No, it was a clean reinstall and full configuration from scratch. The previous IPfire box was probably 5 versions behind and I thought it safest to start from scratch. As far as installing 156 and upgrading, that is exactly what I did yesterday, to no effect.

Looking at your OpenVpn setup, mine is the same except an MTU of 1400, which Idid not change and the Encryption is set to AES-CBC 256, which again is the default.

I am pretty baffled, as I have done all this a number of times over the years and never had a problem and I will retieve the old IPfire box today and try to see what is different.

One thing I have just noticed is there are two differences in the .ovpn client file, that I download to install at home, compared to my previous working setup. The current file has the line “nobind” and the line “mssfix0”, neither present before. I will need to do some reading to see what they mean.

EDIT: the current client config also has the entries “auth SHA512” and “verify-x509-name XXXXXXXXX” and “remote-cert-tls server” vs the old “ns-cert-type server”, but I suspect if the if all these differences were significant, the whole VPN would not be working, not just access to GREEN.

So this indicates that there was no problem with resolution of the ip address and directing it to the correct place, just that there was no response back.

I also have those and the nobind and mssfix0. Here is my client config file slightly redacted but I suspect it will not have any surprises in it.

#OpenVPN Client conf
tls-client
client
nobind
dev tun
proto udp
tun-mtu 1500
remote "fqdn" 1194
pkcs12 client.p12
cipher AES-256-GCM
auth SHA512
tls-auth ta.key
verb 3
remote-cert-tls server
verify-x509-name hostname.fqdn name
mssfix 0

Your situation is definitely puzzling. Everything suggests it should be working but it isn’t.

If the ping is going in to your green network successfully but not giving a response is there anything in the logs of the Green computer that you are trying to contact. Does it record the ping arriving or is there no evidence of a ping coming in at all.

I don’t think the pinged server will be logging pings received. I did go looking in the log after attempting to ssh in and could find no record of a connection attempt.

Yes, I get full accounting for the logins and traffic used. All the open vpn logs seem quite normal - just some warnings about cipher usge that my be deprecated in future versions, which I think are harmless.

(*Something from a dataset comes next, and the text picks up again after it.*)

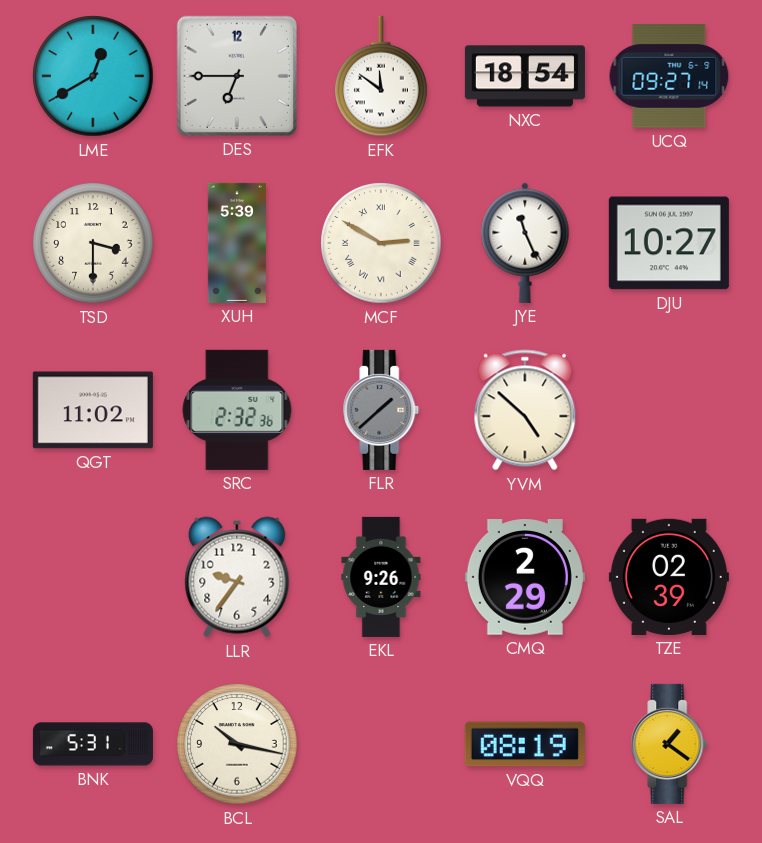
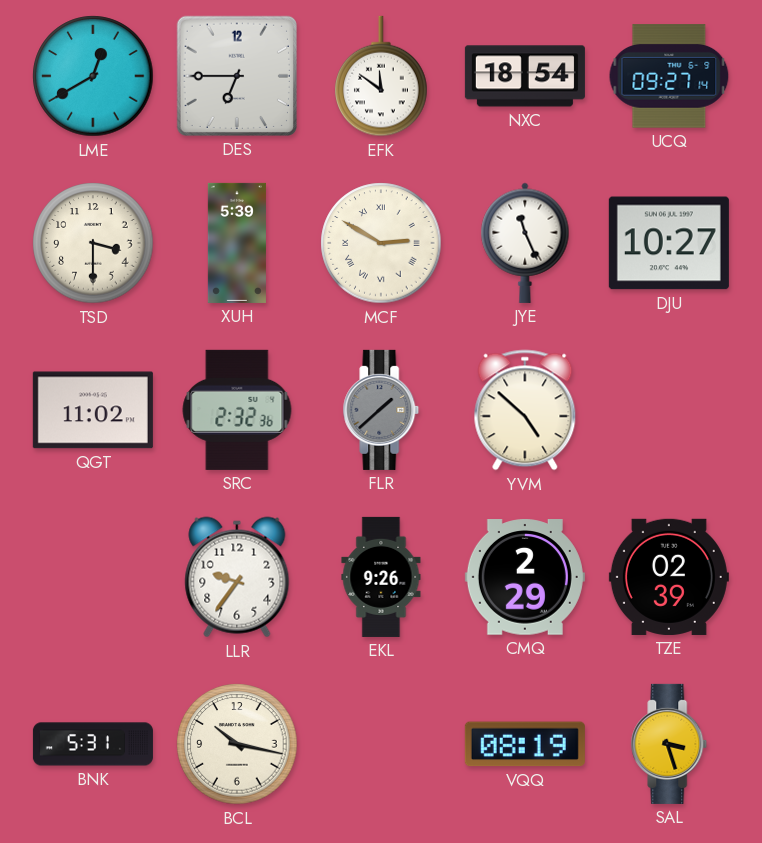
SAL: 1:21 -> 3:27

Then I have run out of ideas for the moment of what to look at.

If I think of anything further I will come back but hopefully there are other more experienced people with better ideas of what to look for.

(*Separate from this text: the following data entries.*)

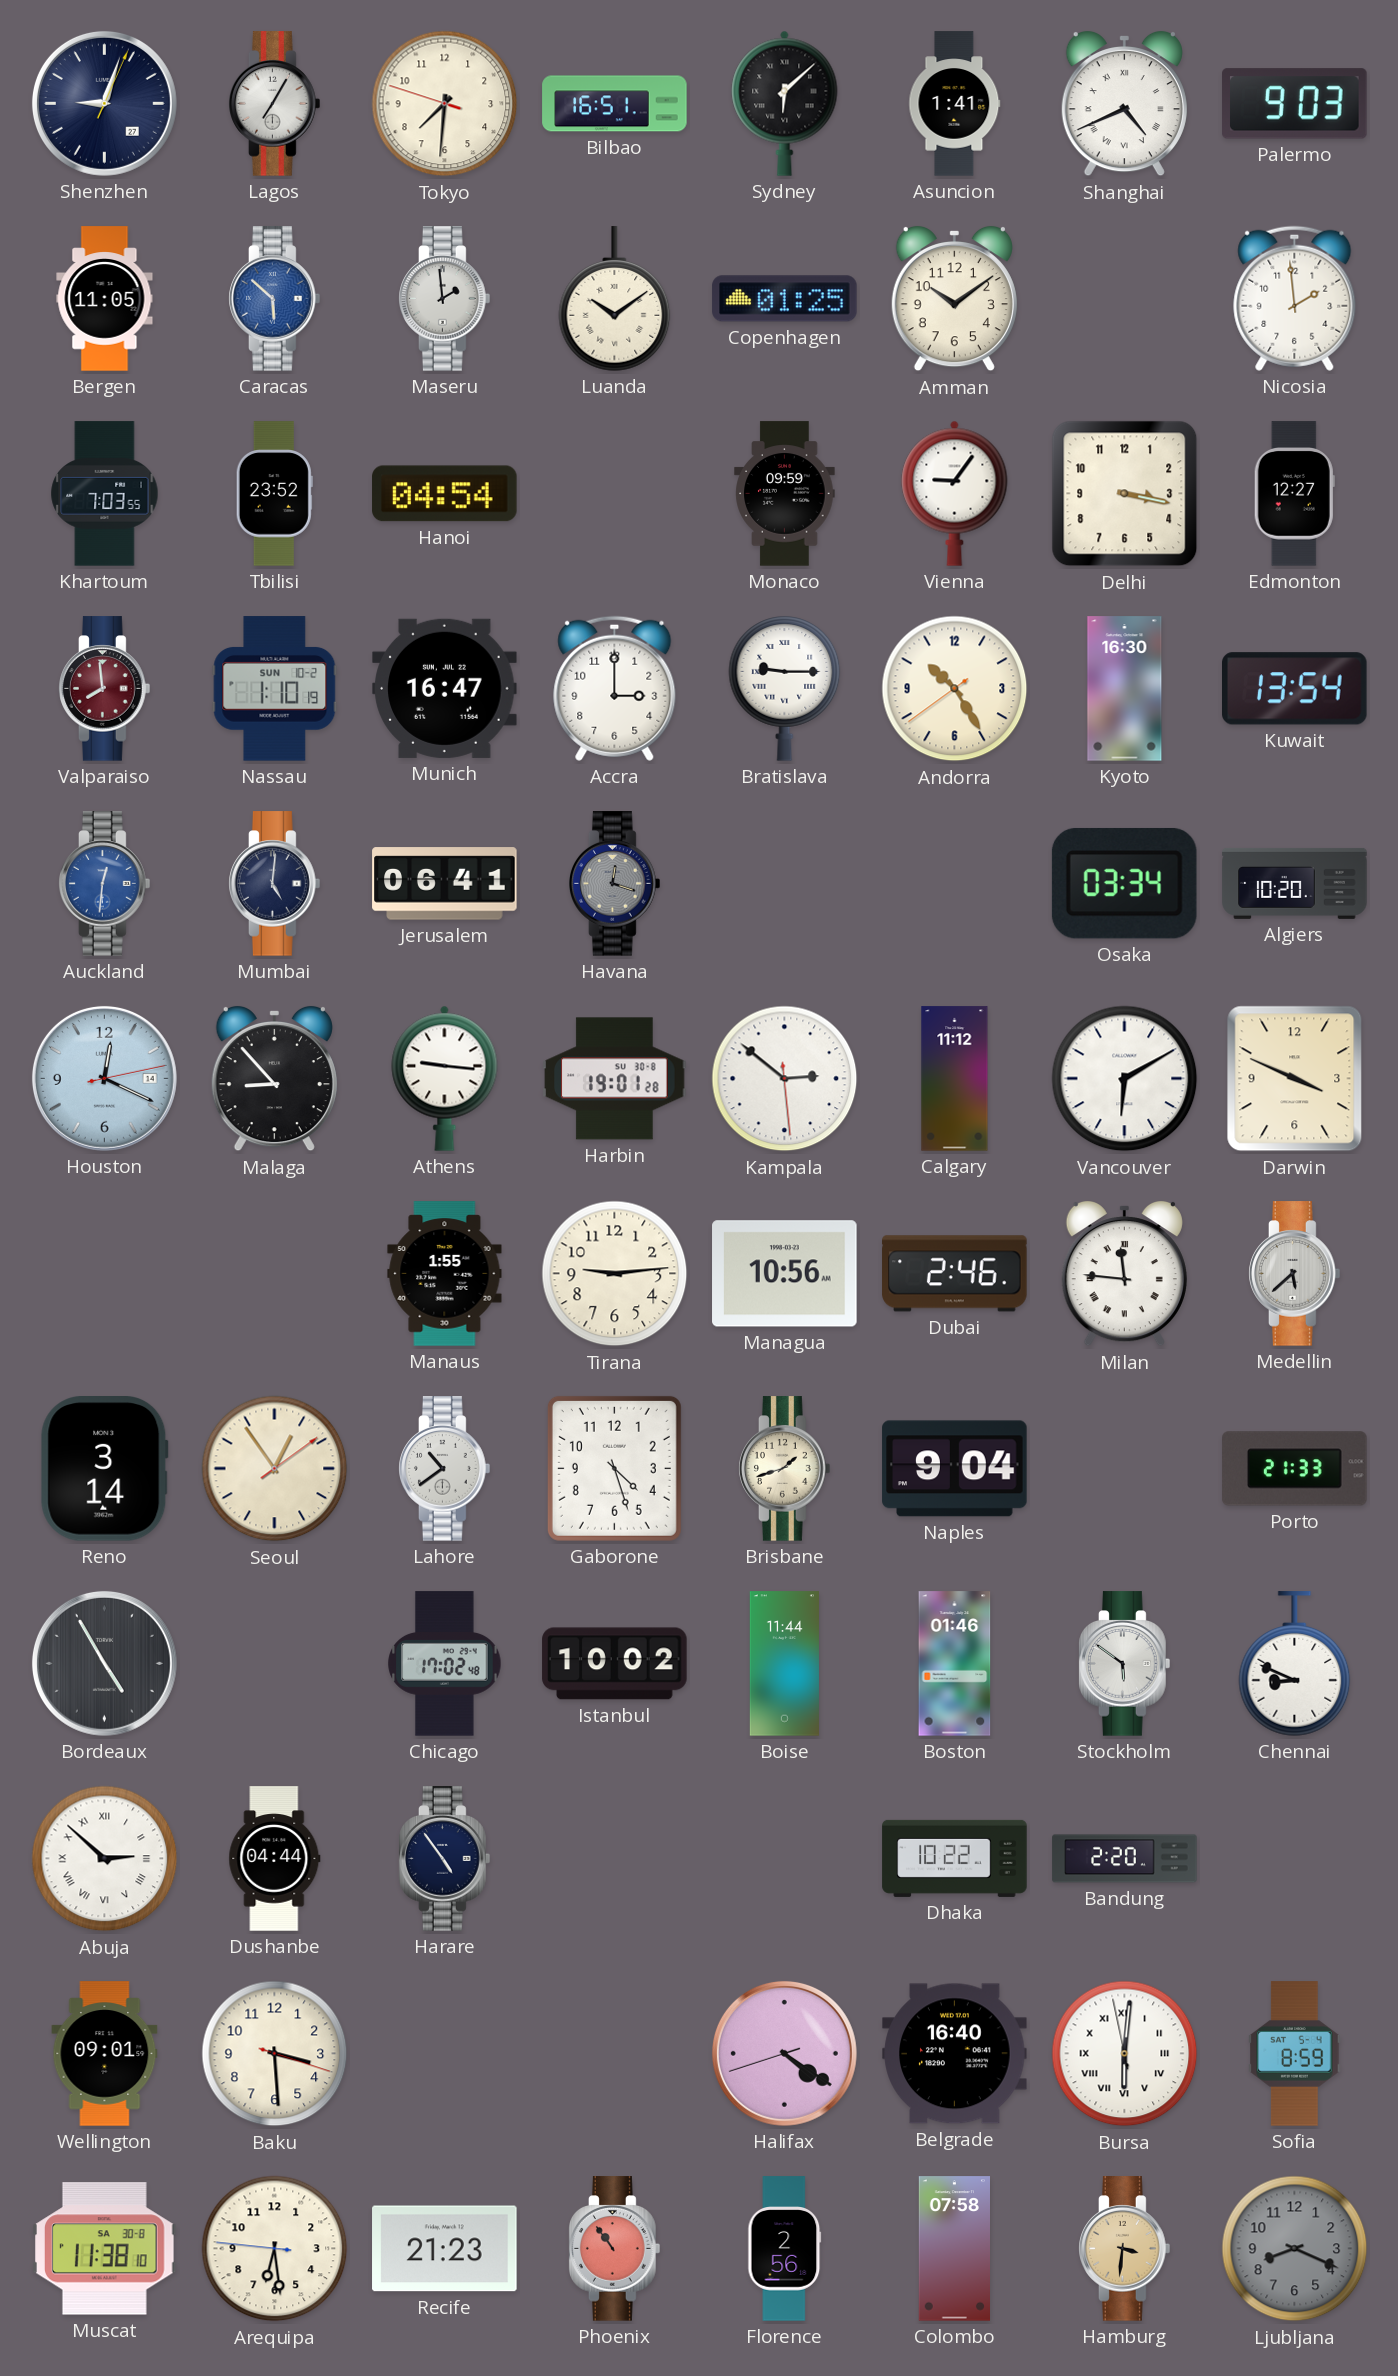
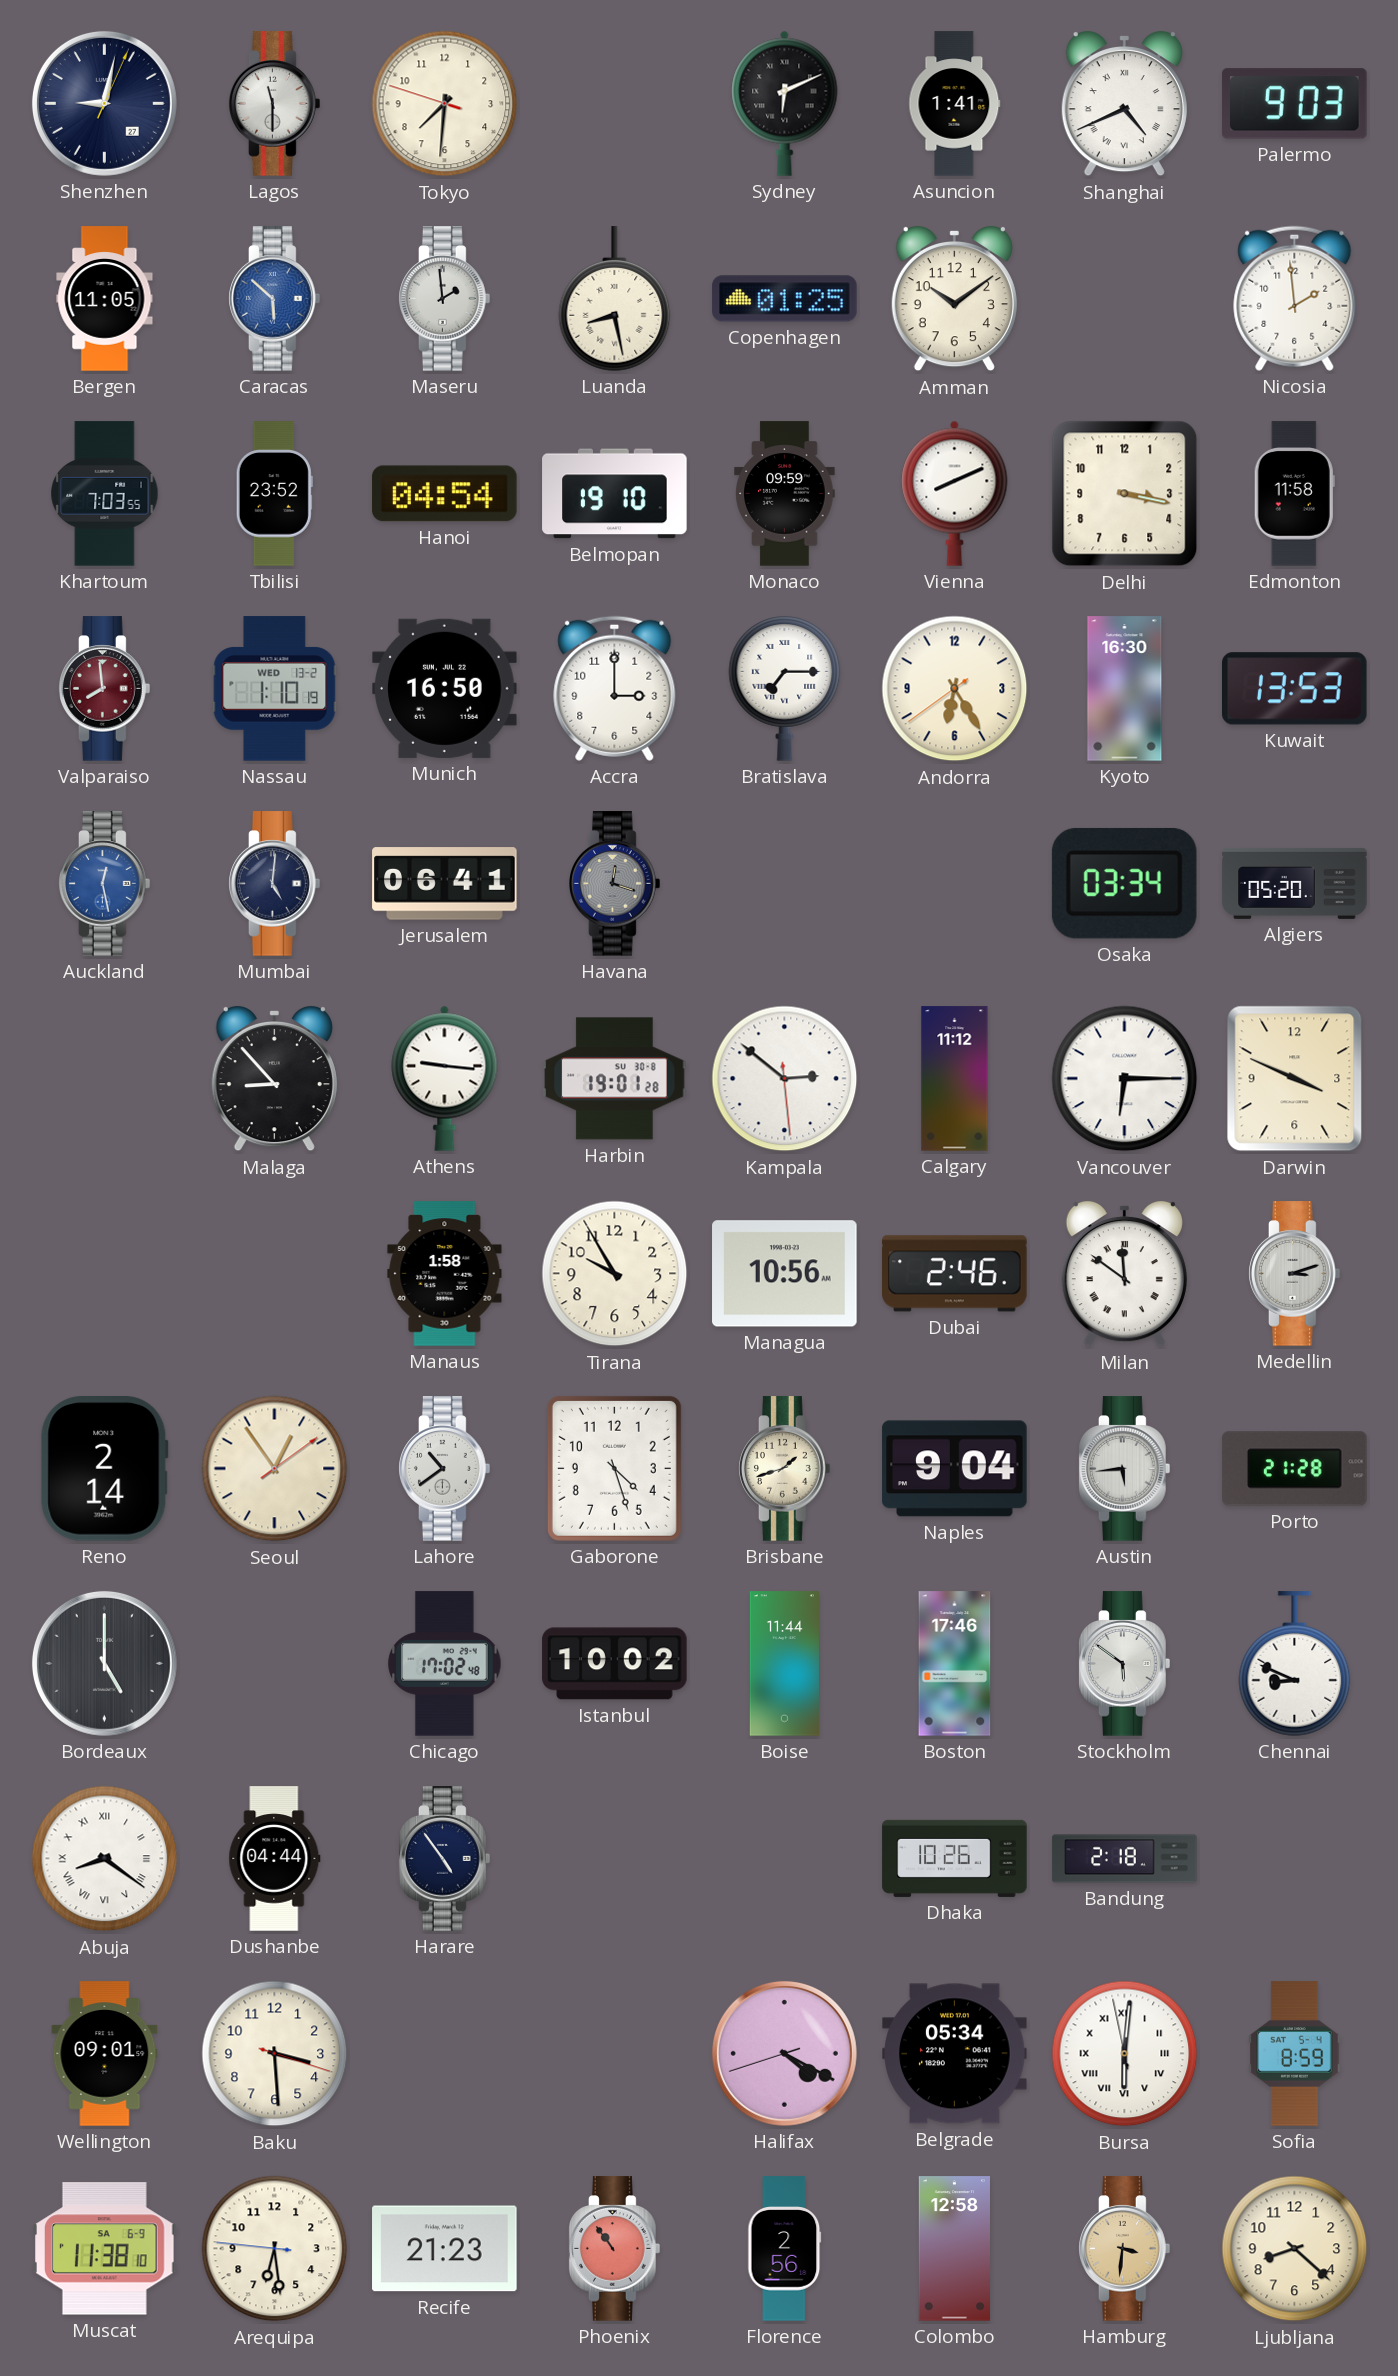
Shenzhen: 9:03 -> 9:02
Lagos: 7:05 -> 11:30
Bilbao: 16:51 -> none
Sydney: 6:08 -> 6:11
Luanda: 10:09 -> 8:28
Belmopan: none -> 19:10
Vienna: 9:06 -> 8:11
Edmonton: 12:27 -> 11:58
Nassau date: SUN 10-2 -> WED 13-2
Munich: 16:47 -> 16:50
Bratislava: 9:15 -> 7:15
Andorra: 10:24 -> 6:24
Kuwait: 13:54 -> 13:53
Auckland: 12:31 -> 12:28
Algiers: 10:20 -> 05:20
Houston: 12:19 -> none
Vancouver: 6:10 -> 6:15
Manaus: 1:55 -> 1:58
Tirana: 9:14 -> 9:55
Milan: 11:46 -> 11:51
Medellin: 5:38 -> 3:12
Reno: 3:14 -> 2:14
Austin: none -> 5:44
Porto: 21:33 -> 21:28
Bordeaux: 4:55 -> 5:00
Boston: 01:46 -> 17:46
Abuja: 2:52 -> 8:21
Dhaka: 10:22 -> 10:26
Bandung: 2:20 -> 2:18
Halifax: 4:20 -> 4:19
Belgrade: 16:40 -> 05:34
Muscat date: SA 30-8 -> SA 6-9
Colombo: 07:58 -> 12:58
Ljubljana: 8:19 -> 8:22
Ljubljana dial: grey -> cream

Yes those warnings are not a problem. It is just flagging up that some ciphers are a bit old and weak and will be removed in the future so you should move to newer stronger ciphers if you are using any of those weaker ones but you are already on a strong cipher.

Thanks, I do appreciate the help. Of all the parts of the job that this move has entailed, the VPN was not something I thought was going to cause a problem.

A rather red faced apology. The linux server I was pinging, 192.168.4.11 had an incorrectly configured gateway address. In my defence for not having checked it earlier, the only other machine on the network, a Windows one that is DHCP-ing address info from IPFire, was not and still is not returning pings, but I’m not so concerned about that at this point.

Thanks again to everyone who took time and effort to look into this.

Glad you found the cause and resolved the problem.

Thank you for this thread! I’ve just set up openVpn and I embarrassingly admit, that I forgot to switch on my NAS after holiday and wasn’t able to figure out, why I couldn’t connect to it as a roadwarrior. What a shame!